La pregunta era tan inocente, tan llena de la esperanza que hacía mucho tiempo había muerto en ella.
-No nos vamos a casar, Don Fernando -dijo, su voz apenas un susurro-. Va a tener un bebé con otra persona.
La sonrisa de Don Fernando vaciló.
-Pero... él te quería tanto.
Los ojos de Sofía ardieron.
-¿Está abierta la fonda? Me encantaría un plato de sus fideos.
Él suspiró, sus hombros hundiéndose.
-Lo siento, hija. Cerré definitivamente el mes pasado. Ya estoy muy viejo para esto.
El último destello de luz en sus ojos murió.
-Oh. Qué lástima.
-Espera aquí -dijo, y desapareció en la fonda a oscuras. Regresó unos minutos después con un plato humeante de fideos-. Justo me estaba preparando unos para mí. Ten, cómetelos tú.
Miró su rostro pálido, las ojeras bajo sus ojos.
-Necesitas cuidarte mejor, niña.
Tomó el plato, el calor filtrándose en sus manos frías. El vapor subió y nubló su visión, ocultando las lágrimas que comenzaron a caer. Dio un bocado.
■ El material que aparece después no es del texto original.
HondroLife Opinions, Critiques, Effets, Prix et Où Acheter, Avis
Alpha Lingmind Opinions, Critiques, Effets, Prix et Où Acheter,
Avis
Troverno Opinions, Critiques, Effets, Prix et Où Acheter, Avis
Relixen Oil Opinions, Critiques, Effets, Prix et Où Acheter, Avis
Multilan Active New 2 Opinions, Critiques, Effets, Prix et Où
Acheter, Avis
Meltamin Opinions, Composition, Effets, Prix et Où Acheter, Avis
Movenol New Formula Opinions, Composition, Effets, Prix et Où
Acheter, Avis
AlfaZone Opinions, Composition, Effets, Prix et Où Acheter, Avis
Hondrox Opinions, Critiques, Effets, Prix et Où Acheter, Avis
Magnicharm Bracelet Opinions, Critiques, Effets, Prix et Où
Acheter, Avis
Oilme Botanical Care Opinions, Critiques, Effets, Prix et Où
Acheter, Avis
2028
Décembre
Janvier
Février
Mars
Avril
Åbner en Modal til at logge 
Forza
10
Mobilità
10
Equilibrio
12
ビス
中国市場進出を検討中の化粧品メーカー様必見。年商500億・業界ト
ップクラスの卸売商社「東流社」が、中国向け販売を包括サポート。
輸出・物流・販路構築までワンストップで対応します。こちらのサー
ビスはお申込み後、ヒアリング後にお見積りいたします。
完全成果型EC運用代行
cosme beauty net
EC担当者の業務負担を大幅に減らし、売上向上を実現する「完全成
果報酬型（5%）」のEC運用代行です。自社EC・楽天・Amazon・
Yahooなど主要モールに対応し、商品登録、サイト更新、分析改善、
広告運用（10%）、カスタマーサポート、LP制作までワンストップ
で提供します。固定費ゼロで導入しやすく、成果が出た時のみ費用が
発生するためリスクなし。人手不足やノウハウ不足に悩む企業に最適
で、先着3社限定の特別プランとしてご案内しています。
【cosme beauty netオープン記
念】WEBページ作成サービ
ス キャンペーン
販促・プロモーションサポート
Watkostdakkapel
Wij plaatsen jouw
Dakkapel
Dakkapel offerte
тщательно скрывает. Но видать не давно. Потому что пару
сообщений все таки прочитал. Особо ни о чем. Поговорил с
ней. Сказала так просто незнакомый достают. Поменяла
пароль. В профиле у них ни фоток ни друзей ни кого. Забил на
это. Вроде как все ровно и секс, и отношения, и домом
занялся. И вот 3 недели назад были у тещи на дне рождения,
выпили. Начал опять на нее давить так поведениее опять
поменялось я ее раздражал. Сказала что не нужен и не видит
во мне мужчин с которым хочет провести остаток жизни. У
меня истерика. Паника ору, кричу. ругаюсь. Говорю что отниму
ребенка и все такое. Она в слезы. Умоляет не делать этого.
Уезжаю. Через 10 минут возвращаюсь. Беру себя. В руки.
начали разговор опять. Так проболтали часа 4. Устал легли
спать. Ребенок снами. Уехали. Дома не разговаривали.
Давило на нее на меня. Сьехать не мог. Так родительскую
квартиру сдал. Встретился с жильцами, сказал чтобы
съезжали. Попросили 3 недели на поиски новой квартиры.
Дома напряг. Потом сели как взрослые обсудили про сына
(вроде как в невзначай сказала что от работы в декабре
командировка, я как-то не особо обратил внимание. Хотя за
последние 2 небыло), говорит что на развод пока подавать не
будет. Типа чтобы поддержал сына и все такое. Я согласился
Sabía a hogar, a una vida que se había ido para siempre.
-Están tan buenos como los recordaba -dijo entrecortadamente.
-Puedes comerlos cuando quieras -dijo él con una sonrisa amable.
Sabía que nunca volvería a comer sus fideos. El pensamiento fue una nueva ola de dolor. Siguió comiendo, metiéndose los fideos en la boca, tratando de tragar los sollozos que sacudían su cuerpo. Pero las lágrimas no se detenían. Caían en el plato, sazonando el caldo con su tristeza.
Finalmente, no pudo contenerlo más. Dejó el plato sobre la mesa de piedra, apoyó la cabeza en sus brazos y lloró.